* _SUPPLIED ENTRIES_:

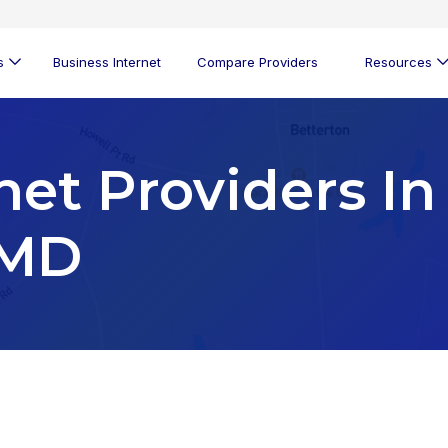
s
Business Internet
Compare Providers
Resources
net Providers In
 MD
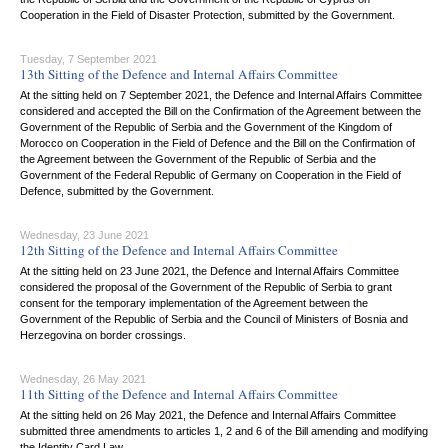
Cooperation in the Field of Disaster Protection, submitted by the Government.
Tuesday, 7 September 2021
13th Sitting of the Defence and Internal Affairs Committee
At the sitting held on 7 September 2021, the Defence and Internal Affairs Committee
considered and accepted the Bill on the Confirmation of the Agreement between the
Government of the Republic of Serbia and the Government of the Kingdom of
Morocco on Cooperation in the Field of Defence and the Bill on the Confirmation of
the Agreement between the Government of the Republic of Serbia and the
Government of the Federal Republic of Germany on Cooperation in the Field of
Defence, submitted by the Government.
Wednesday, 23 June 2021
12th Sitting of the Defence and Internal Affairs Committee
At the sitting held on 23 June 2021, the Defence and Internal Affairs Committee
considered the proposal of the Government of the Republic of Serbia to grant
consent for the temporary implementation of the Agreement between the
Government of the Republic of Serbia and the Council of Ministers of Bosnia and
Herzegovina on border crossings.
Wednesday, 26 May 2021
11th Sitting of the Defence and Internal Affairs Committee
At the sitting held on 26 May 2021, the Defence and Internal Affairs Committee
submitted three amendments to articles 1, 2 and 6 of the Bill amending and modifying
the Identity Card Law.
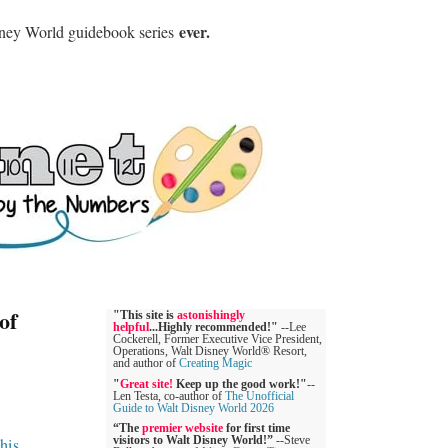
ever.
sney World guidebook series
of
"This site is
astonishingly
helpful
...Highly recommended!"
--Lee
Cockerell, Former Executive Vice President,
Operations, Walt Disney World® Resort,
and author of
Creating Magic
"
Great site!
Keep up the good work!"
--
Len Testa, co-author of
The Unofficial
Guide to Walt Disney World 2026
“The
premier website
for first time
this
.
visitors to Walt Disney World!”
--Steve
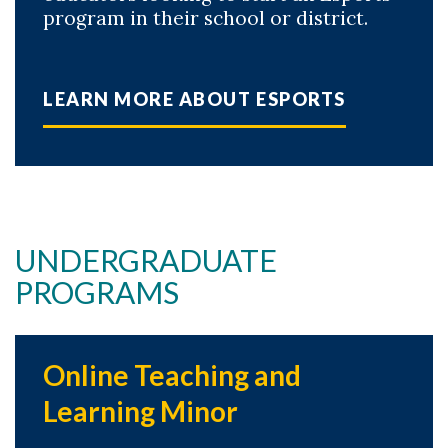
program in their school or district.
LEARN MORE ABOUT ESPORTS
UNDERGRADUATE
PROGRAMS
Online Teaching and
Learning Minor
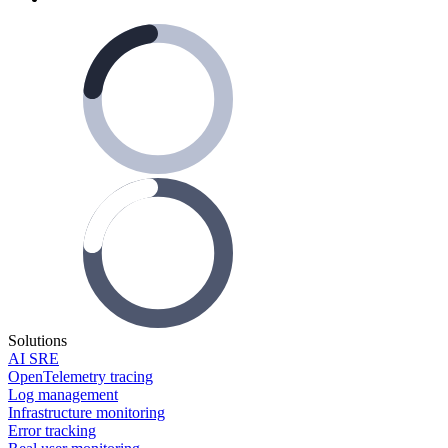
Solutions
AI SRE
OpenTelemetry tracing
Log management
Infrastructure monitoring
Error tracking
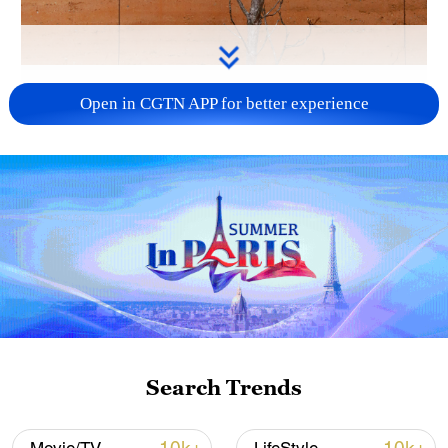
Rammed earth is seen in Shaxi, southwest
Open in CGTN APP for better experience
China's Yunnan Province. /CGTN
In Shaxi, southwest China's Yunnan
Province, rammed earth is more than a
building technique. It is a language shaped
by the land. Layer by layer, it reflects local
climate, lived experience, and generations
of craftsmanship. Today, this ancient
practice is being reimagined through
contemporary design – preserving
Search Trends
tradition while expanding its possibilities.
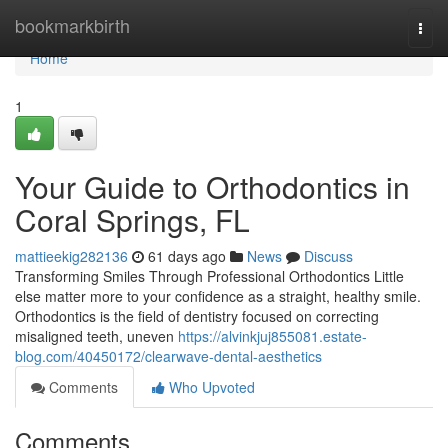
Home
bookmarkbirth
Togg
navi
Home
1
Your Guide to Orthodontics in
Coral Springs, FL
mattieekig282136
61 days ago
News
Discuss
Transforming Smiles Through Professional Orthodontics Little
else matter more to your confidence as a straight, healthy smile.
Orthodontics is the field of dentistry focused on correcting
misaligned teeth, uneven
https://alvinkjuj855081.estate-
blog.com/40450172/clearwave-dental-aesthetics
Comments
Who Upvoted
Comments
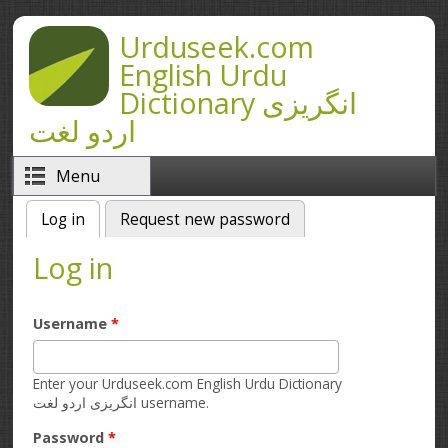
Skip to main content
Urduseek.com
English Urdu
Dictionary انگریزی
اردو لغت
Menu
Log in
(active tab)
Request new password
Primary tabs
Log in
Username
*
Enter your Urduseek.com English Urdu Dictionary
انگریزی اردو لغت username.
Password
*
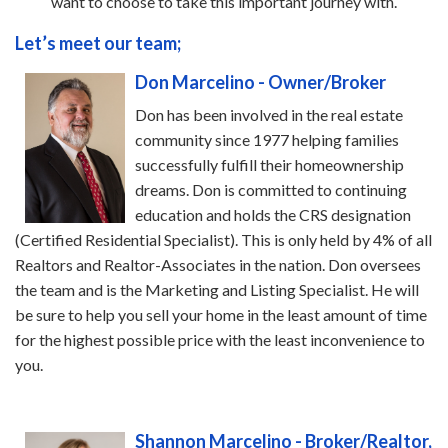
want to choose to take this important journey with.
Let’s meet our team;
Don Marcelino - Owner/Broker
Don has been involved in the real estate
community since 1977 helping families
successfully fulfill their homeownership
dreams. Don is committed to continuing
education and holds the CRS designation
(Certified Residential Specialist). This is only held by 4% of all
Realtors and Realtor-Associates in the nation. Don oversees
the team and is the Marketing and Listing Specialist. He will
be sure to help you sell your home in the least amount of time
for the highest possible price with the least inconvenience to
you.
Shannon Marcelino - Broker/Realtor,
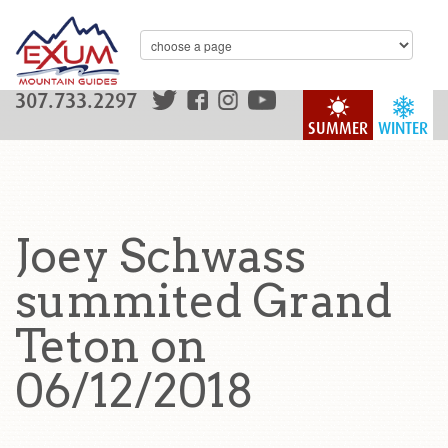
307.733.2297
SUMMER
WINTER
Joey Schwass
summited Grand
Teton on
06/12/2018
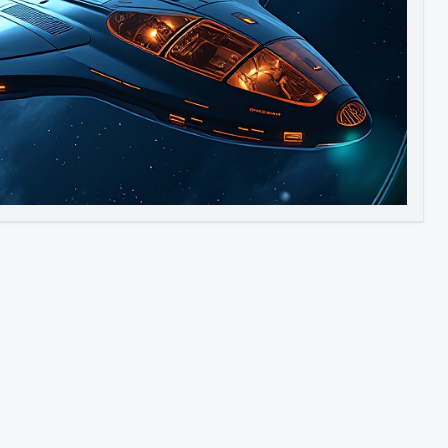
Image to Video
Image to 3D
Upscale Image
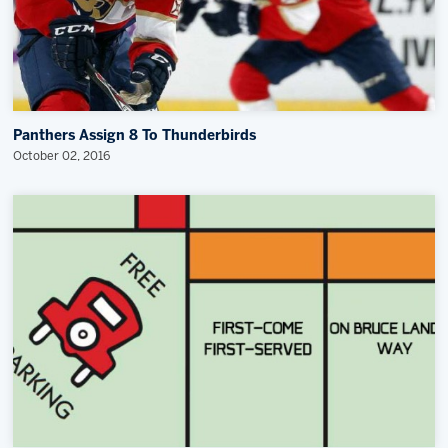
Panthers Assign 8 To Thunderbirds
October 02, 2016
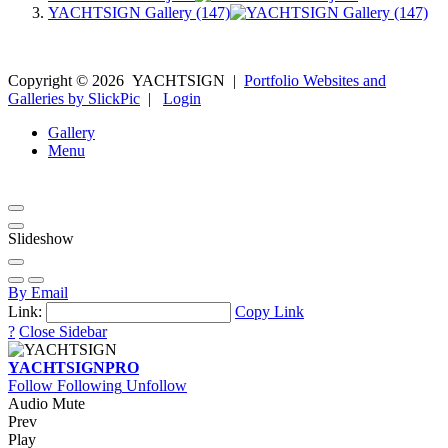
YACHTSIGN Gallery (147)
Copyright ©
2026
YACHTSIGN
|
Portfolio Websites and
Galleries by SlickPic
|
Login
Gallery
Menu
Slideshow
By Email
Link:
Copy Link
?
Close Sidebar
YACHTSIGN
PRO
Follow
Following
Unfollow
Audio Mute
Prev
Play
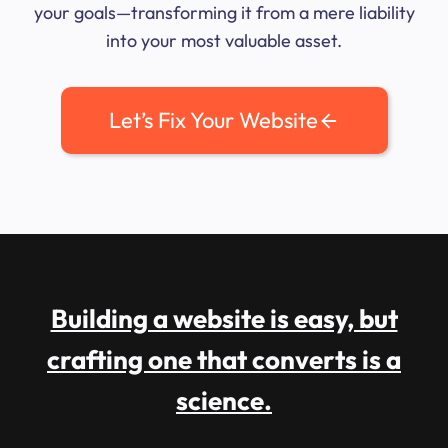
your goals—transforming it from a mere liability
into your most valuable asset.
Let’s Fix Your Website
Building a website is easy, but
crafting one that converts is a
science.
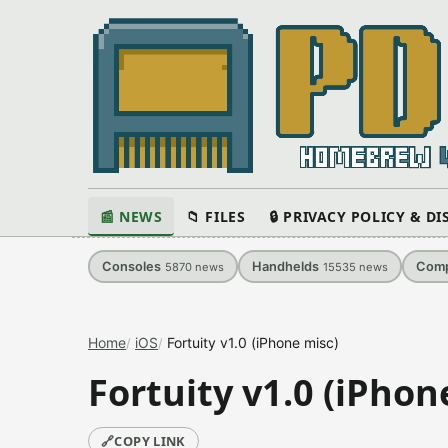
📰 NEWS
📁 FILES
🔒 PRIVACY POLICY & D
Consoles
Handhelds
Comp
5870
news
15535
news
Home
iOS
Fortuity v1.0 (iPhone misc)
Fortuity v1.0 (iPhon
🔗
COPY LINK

* _WORK ITEM_:
Copy out the lines of the data where the string "Republic" occurs.

* _EXERCISE SOLUTION_:
Government of the Republic of Serbia and the Government of the Kingdom of
the Agreement between the Government of the Republic of Serbia and the
Government of the Federal Republic of Germany on Cooperation in the Field of
considered the proposal of the Government of the Republic of Serbia to grant
Government of the Republic of Serbia and the Council of Ministers of Bosnia and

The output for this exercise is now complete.